Categories

Versions

Function Fitting (RapidMiner Studio Core)

Synopsis

Fits a parametrized numeric function to a set of data points.

Description

This operator takes a parametrized numeric function and a set of data points and fits the function to the data points. It does so by minimizing the objective function

obj(a) = ?(f_a(xk) - yk)²

where (xk, yk), k ∈ {1, ... , N} are the N given data points, f_a is the parametrized function and a the set of function parameters.

Use the expression parameter to specify a parametrized function. Variables that are not attributes in the input example set are automatically recognized and optimized as function parameters.

(Please note: This operator is in a beta state and its behavior may change in future releases.)

Input

  • training set (Data Table)

    This input port expects an ExampleSet.

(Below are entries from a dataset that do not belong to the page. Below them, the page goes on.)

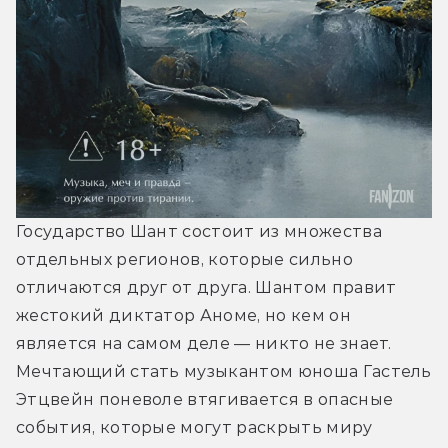
Государство Шант состоит из множества 
отдельных регионов, которые сильно 
отличаются друг от друга. Шантом правит 
жестокий диктатор Аноме, но кем он 
является на самом деле — никто не знает. 
Мечтающий стать музыкантом юноша Гастель 
Этцвейн поневоле втягивается в опасные 
события, которые могут раскрыть миру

It should hold the label and the variables used in the parametrized function.

Output

  • prediction (Data Table)

    The training set with an additional prediction column. The prediction column is the result of applying the generated model to the data points.

  • parameters (Data Table)

    Example set holding the optimized parameter values and the corresponding error.

  • model (Model)

    Model holding the fitting information.

  • original (Data Table)

    The training set is passed without any modifications through this port.

Parameters

  • expression The parametrized numeric function can be specified here. Use the calculator button to the right to open the 'Edit Expression' window. Range: string
  • optimization_algorithm The optimization algorithm used to minimize the objective function.
    • Michael J. D. Powell's BOBYQA (Bound Optimization BY Quadratic Approximation) algorithm. This algorithm can be applied to problem dimensions >= 2.
    • CMA-ES (Covariance Matrix Adaptation Evolution Strategy) algorithm. This algorithm can be applied to problem dimensions >= 1.
    Range: selection
  • initial_parameter_values The initial parameter values. If you specify bounds for the parameters, then the initial parameter values must lie within these bounds. Range: list
  • parameter_bounds Bounds for the parameter values. Please assure that the initial values lie within these bounds. Range: list
  • max_iterations The maximum number of iterations to be used for the model fitting. Range: integer
  • max_evaluations The maximum number of function evaluations to be used for the model fitting. Range: integer
  • set_interpolation_points

    BOBYQA optimization parameter:

    Check this parameter to manually set the number of interpolation points.

    Range: boolean
  • interpolation_points

    BOBYQA optimization parameter:

    The number of interpolation points used to locally approximate the objective function.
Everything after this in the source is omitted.